* **YOUR GOAL**
Gather from the material every line that contains the string "sistema".
Start of RECORDS SUPPLIED
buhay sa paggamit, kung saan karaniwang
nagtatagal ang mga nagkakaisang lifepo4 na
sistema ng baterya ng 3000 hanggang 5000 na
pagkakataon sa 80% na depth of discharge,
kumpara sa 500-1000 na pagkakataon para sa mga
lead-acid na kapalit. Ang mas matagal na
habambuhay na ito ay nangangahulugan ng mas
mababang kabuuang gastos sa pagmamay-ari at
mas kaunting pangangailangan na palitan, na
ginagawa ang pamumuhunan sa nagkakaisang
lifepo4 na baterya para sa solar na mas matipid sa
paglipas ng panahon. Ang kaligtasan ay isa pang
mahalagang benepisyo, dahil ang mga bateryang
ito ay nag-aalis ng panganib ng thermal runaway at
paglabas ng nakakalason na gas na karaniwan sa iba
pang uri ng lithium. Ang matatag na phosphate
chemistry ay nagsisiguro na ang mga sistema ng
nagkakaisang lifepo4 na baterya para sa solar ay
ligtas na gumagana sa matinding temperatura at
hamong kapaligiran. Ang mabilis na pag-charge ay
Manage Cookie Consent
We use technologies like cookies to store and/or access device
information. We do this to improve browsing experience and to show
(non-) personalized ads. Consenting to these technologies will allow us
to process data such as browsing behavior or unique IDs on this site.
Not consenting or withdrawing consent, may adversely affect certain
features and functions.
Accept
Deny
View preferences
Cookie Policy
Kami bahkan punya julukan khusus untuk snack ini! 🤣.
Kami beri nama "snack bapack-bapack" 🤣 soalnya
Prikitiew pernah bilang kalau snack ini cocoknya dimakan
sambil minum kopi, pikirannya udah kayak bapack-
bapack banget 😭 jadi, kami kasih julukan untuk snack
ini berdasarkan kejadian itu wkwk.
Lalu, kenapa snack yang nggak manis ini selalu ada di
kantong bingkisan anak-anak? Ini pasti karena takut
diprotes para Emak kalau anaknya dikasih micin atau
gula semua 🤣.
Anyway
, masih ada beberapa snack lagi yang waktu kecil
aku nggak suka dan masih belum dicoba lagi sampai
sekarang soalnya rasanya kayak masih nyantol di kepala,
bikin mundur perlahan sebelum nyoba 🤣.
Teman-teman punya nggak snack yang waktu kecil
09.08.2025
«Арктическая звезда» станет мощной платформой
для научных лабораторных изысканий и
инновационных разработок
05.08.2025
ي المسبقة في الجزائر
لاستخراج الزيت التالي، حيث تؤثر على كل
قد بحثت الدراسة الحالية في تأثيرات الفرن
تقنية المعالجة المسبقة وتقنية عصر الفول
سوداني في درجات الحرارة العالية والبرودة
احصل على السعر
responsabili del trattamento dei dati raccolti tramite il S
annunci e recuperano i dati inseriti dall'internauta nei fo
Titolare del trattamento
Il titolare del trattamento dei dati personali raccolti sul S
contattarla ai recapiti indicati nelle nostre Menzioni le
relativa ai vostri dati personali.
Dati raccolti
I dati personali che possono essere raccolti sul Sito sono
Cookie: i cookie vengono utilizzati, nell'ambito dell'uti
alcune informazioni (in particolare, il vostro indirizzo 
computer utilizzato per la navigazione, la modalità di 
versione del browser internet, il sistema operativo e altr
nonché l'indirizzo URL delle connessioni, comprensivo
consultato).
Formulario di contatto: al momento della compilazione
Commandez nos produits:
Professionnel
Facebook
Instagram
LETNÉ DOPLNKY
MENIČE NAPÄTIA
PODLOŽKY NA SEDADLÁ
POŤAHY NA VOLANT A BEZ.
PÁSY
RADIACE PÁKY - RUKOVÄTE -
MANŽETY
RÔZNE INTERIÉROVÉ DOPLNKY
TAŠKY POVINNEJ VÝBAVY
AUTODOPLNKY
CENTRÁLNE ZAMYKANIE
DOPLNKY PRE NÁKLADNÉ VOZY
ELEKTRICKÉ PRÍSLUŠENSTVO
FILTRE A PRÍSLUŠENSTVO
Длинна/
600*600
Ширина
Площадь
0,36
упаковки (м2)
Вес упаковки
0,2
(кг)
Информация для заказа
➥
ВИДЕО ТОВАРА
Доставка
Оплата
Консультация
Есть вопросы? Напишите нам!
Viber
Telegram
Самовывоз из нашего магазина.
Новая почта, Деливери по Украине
End of RECORDS SUPPLIED
Start of RECORDS SUPPLIED
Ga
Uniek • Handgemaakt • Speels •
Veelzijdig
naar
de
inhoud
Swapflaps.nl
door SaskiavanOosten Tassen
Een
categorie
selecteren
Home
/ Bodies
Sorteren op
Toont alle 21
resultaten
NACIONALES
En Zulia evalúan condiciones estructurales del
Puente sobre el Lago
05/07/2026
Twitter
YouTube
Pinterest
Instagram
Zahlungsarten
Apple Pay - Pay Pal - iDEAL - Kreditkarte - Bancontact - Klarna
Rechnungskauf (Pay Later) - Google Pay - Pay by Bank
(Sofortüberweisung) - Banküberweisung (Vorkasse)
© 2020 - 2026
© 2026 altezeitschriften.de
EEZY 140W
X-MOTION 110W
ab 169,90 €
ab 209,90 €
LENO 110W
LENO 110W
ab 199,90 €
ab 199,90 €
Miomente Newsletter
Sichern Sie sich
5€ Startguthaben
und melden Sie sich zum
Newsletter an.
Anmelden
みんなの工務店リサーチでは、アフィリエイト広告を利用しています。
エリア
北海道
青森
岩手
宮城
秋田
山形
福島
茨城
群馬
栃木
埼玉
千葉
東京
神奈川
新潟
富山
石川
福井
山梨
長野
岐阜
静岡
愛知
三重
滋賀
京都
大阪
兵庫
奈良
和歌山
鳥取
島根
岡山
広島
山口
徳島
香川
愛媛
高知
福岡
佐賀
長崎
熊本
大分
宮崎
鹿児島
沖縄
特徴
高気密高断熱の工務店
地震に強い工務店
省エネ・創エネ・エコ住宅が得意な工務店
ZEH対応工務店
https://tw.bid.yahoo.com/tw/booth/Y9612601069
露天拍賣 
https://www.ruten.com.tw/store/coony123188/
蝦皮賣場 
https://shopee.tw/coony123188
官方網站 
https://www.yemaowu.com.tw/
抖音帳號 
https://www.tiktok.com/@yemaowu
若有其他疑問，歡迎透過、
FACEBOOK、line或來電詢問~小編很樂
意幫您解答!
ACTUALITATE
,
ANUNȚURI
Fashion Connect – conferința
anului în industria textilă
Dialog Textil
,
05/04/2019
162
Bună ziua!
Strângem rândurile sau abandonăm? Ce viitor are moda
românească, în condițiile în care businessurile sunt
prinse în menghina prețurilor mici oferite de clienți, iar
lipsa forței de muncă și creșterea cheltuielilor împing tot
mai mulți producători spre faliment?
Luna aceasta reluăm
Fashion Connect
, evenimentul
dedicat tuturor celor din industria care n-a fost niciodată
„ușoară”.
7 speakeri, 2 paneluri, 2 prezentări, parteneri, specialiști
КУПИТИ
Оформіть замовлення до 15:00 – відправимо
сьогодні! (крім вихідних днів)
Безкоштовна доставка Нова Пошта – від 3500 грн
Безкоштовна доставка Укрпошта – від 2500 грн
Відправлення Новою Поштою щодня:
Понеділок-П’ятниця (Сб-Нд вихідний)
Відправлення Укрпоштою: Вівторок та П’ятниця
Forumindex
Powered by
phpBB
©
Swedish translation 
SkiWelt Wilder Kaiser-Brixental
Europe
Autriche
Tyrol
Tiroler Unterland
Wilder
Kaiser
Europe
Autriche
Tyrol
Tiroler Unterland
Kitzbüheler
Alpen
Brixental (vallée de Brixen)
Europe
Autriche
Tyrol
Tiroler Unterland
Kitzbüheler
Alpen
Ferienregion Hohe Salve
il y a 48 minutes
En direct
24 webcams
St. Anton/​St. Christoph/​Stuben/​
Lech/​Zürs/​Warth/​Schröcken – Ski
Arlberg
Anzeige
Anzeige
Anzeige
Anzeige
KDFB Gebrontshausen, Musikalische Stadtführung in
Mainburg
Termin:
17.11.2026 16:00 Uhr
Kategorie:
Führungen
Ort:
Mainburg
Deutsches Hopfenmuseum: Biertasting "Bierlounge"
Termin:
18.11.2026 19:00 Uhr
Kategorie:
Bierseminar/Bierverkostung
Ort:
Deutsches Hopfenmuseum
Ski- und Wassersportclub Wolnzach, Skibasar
End of RECORDS SUPPLIED
Start of RECORDS SUPPLIED
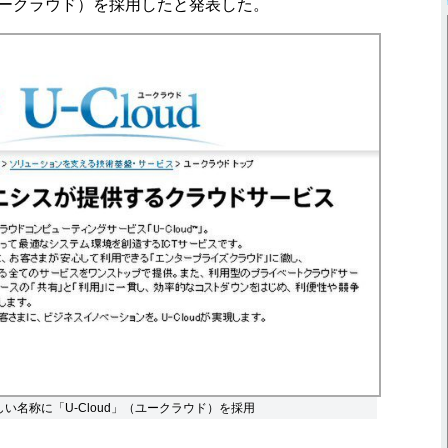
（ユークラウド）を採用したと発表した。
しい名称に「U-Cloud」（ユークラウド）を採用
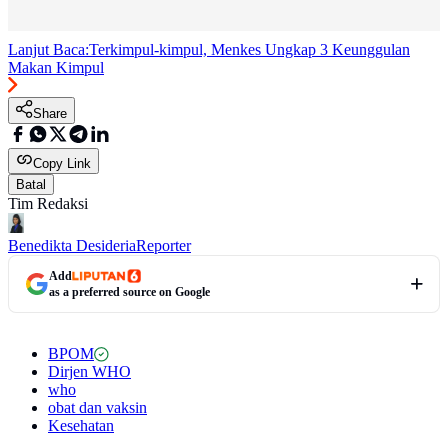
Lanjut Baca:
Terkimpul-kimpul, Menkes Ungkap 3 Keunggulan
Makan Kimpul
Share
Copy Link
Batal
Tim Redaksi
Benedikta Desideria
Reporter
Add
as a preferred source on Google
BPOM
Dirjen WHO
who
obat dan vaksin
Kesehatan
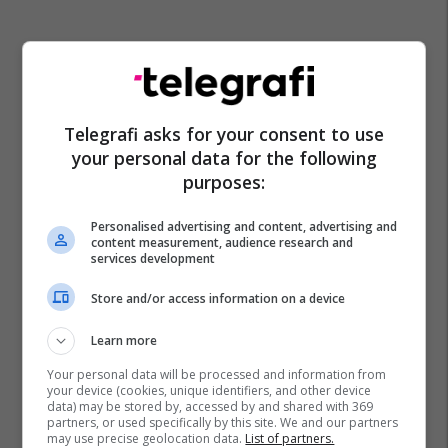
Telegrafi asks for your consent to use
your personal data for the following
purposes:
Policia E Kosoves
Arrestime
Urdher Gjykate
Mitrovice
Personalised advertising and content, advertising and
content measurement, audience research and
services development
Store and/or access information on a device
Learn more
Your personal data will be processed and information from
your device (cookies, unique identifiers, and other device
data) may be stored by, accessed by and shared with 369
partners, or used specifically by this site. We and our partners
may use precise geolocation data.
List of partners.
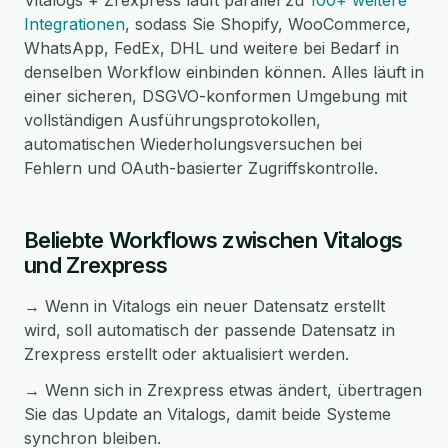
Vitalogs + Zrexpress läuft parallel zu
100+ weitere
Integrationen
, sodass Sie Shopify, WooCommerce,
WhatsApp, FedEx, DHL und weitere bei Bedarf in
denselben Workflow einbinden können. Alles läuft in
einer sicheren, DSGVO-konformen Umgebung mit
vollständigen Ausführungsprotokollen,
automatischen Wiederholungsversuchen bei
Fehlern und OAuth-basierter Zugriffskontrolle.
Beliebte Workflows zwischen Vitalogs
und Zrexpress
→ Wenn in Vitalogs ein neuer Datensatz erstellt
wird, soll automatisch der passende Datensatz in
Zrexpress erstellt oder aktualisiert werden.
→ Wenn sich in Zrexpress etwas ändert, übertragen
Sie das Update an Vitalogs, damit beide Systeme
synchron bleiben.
End of RECORDS SUPPLIED
* **WRITTEN REPLY**
sistema ng baterya ng 3000 hanggang 5000 na
chemistry ay nagsisiguro na ang mga sistema ng
versione del browser internet, il sistema operativo e altr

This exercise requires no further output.